ですが村長一家はアドリア以外は行方不明、攫われる者も私が見ました。

故に戦うことになったとしても助けなければいけません」


「それなら僕がシエル村いって様子を見てきます」


 よし、取り合えず予定通りシエル村いくことは提案できた。

 副村長の言い分は分かるけど、村の守りを手薄にして攻めるのは悪手だよ。

 もし攫われた人たちを助けても戻ったら村が壊滅してたら本末転倒だろうに……


「申し出はありがたいですが君はまだこの村にきて数週間、私たちもあんなことがあって疑心暗鬼になっています。

言い方は悪くなってしまいますが、よそ者の君をそこまで信用する訳にはいきません。

君が村長と繋がっていない保証はないでしょう? だから君はアドリアたちとおとなしくしていてください」


 どうしよう、村の人たちも同調し始めた……よくない流れだね……


 ツーク村に残ってアドたちと防衛戦に切り替える?

 いやでも副村長の言い方だと戦える大人を連れてシエル村に行く気だろうし、向こうの人数もわからない。

 そうなったらツーク村で怪我で動けない人たちを守りながら戦うことになる……

 それはさすがに無理だ。



「それなら、あたしがここに残るわ」


「ティス!?」


「ミーツェが裏切ったら、あたしを好きにすればいいわ。なんなら監に入ってもいいわよ」


 ティスを人質にするのは不本意だけど、要求を通すならこのタイミングしかない。



「シエル村は食料不足で逼迫していることはアドから聞きました。

それなら襲撃をして略奪をしないのは不自然です。

もし略奪が失敗したのであればもう一度襲撃があると思いませんか?」


「それはそうですが……」


「もし、みなさんがシエル村へ行っている間に襲撃されたら村に残った怪我人や戦えない子供はどうなりますか? 

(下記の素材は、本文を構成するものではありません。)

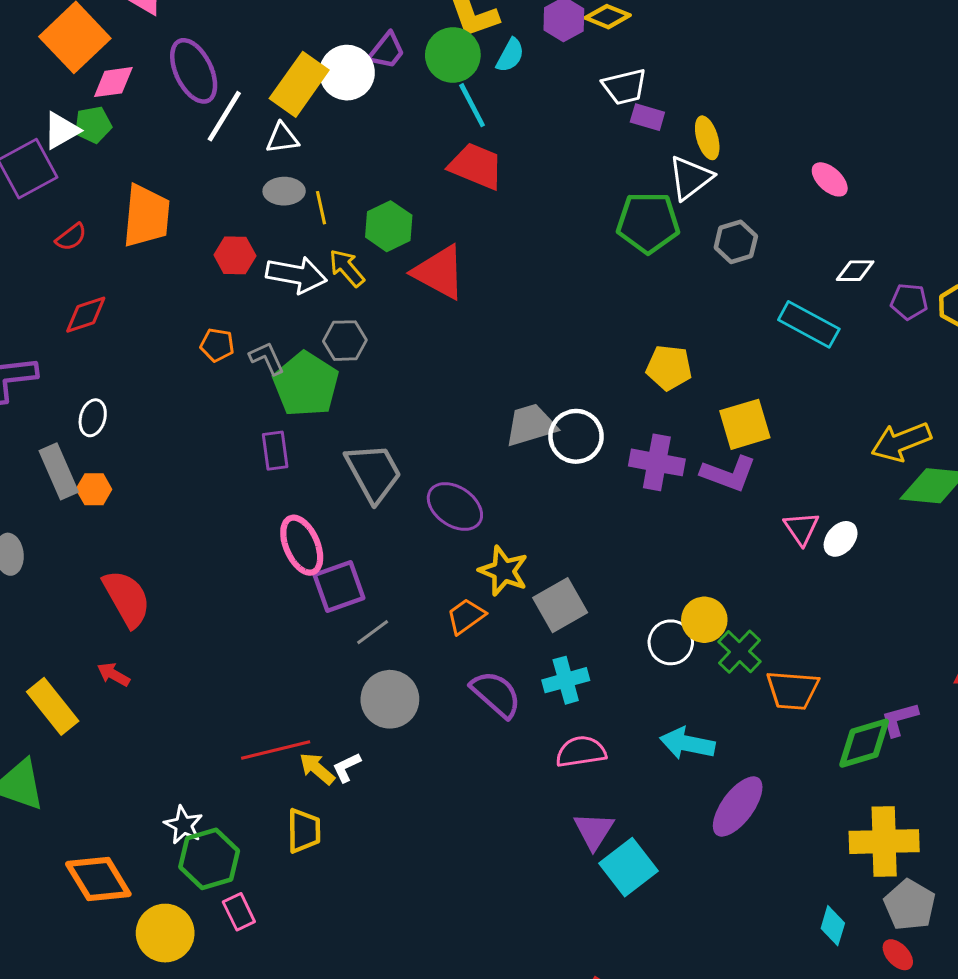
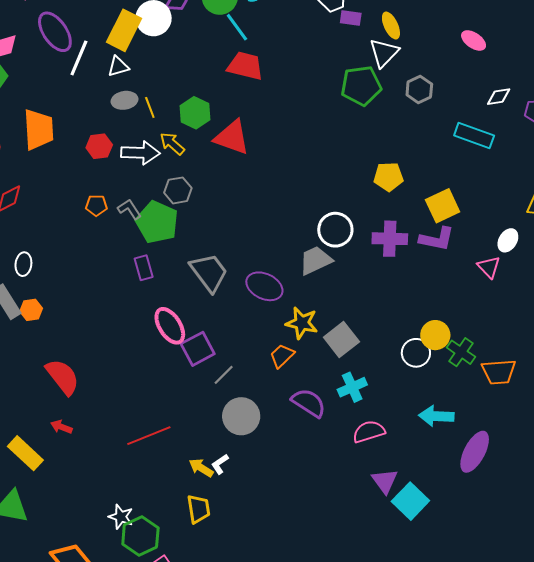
gray trapezoid: (531, 425) -> (316, 260), moved
white ellipse: (841, 539) -> (508, 240), moved
red line: (276, 750) -> (149, 436), moved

同じ轍を踏まないようにシエル村へ赴くのは向こうの思惑が分かってからでも遅くないと思います」


「バゼット、俺はこの子を信じてみて良いと思う。俺にとって一番大事なのは家族を守ることだ」


 一人の発言をきっかけにこちらの意見を支持してくれる村民が増え、副村長もシエル村への偵察を承諾してくれた。


 疑念……焦燥……不安……期待……心配……



「わかりました。ただし、君が言った通り、妖精族の方はこちらで監視させてもらいます」


 こうして僕は翌日にシエル村に向けて発つことになった。

 ティスが鳥かごに入れられたことについては扱いに納得いかなかったが、

 『大丈夫よ』と強気に笑うティスに再度最善を尽くそうと決意した。


 双子の家から拠点へ戻り、アドたちにこれまであったこと、そしてこれからのことを話す。

 武器の製造も夜明けまでには終わるだろう。


 この世界に放り込まれて1年と数か月、初めは死にたくないから生きることが目的だったけど、野菜が食べたいから島を出て、妖精族に出会って人との繋がりの大切さを思い出した。

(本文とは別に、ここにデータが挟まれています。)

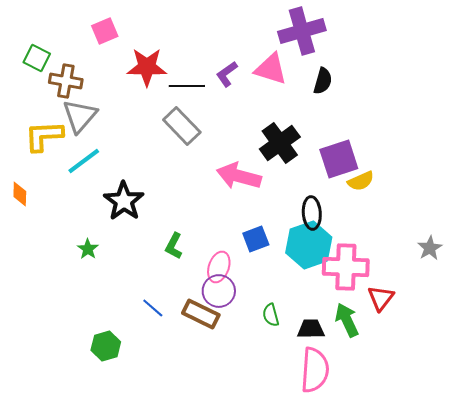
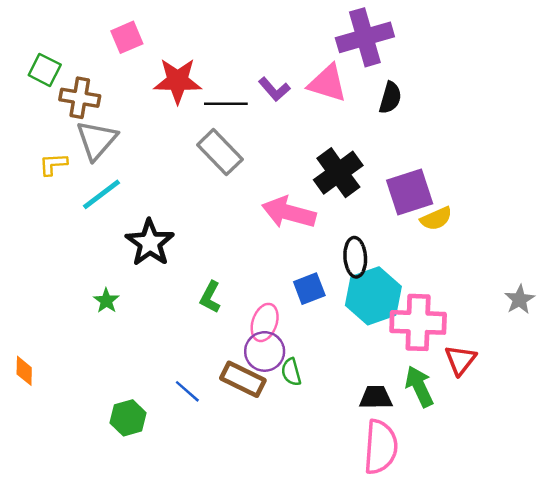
purple L-shape: (227, 74) -> (274, 89), turned -96
yellow L-shape: (44, 136) -> (53, 164), size x0.6
orange diamond: (20, 194) -> (24, 371), moved
black ellipse: (312, 213) -> (355, 257), moved
blue line: (153, 308) -> (187, 391), moved
green semicircle: (271, 315) -> (291, 372), moved

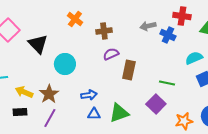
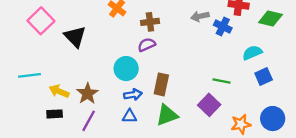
purple semicircle: (111, 54) -> (147, 45), moved
cyan circle: (65, 64) -> (126, 69), moved
brown rectangle: (129, 70) -> (161, 84), moved
blue triangle: (94, 114) -> (130, 116), moved

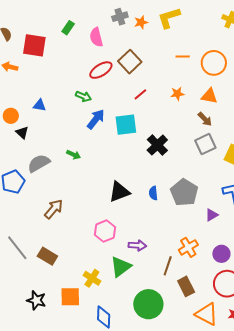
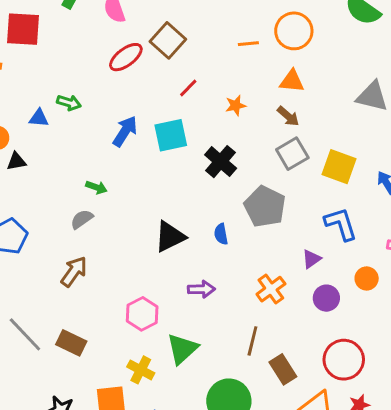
orange line: (183, 56) -> (248, 44), moved
orange star: (177, 94) -> (236, 105), moved
green arrow: (83, 96) -> (69, 103), moved
black triangle: (22, 133) -> (16, 161), turned -48
gray semicircle: (39, 163) -> (82, 219), moved, size x0.7
gray pentagon: (184, 192) -> (265, 207), moved
pink hexagon: (105, 231) -> (142, 314), moved
purple arrow: (137, 245) -> (201, 289), moved
orange cross: (188, 247) -> (271, 289), moved
purple circle: (221, 254) -> (326, 298), moved

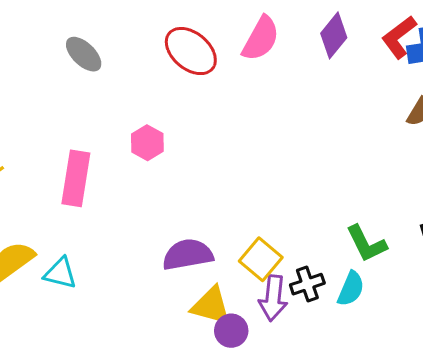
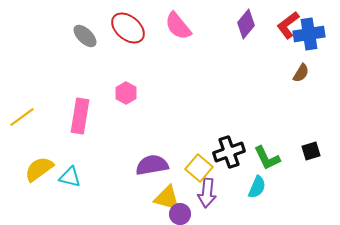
pink semicircle: (261, 39) -> (178, 26), moved, turned 112
red ellipse: (191, 51) -> (128, 28), moved
black cross: (307, 284) -> (229, 152), moved, size x1.4

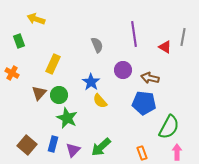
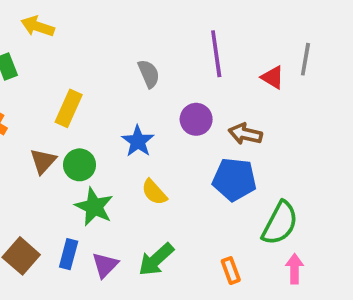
yellow semicircle: (100, 101) -> (154, 192), moved

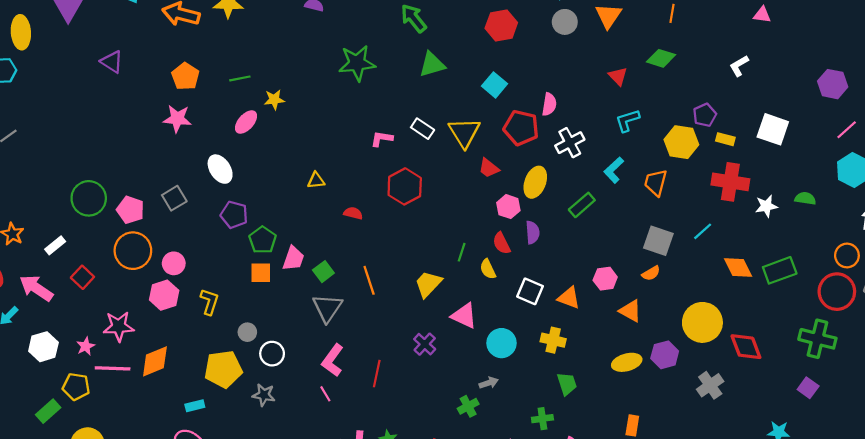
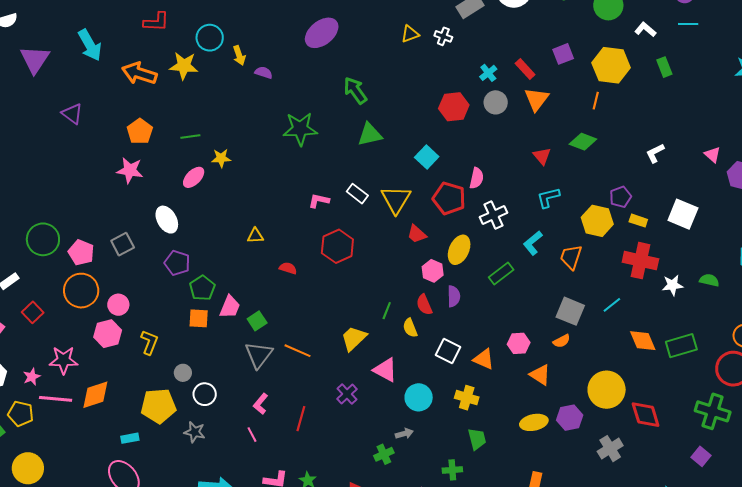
pink triangle: (762, 15) -> (712, 155), moved, turned 30
red hexagon: (501, 25) -> (454, 107), moved
orange line: (369, 280) -> (298, 351), moved, turned -52
pink L-shape: (333, 360) -> (261, 404), size x0.7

 ツーク村にきたのはただの偶然……妖精族と平穏に暮らすために魔石を調べて流れ着いたけど、ここでも大切な繋がりができた。


 だから襲撃の件は許せないし、双子の両親のことは取返しがつかない。

 この子たちの今後はどうなるんだろう?僕に何かできることはあるだろうか……



 今は難しくても、この子たちの今後に幸せが多くあって欲しいねalmA。

 家に戻った僕は浮かぶ多面体ではなく、寄り添って眠る双子を撫でた。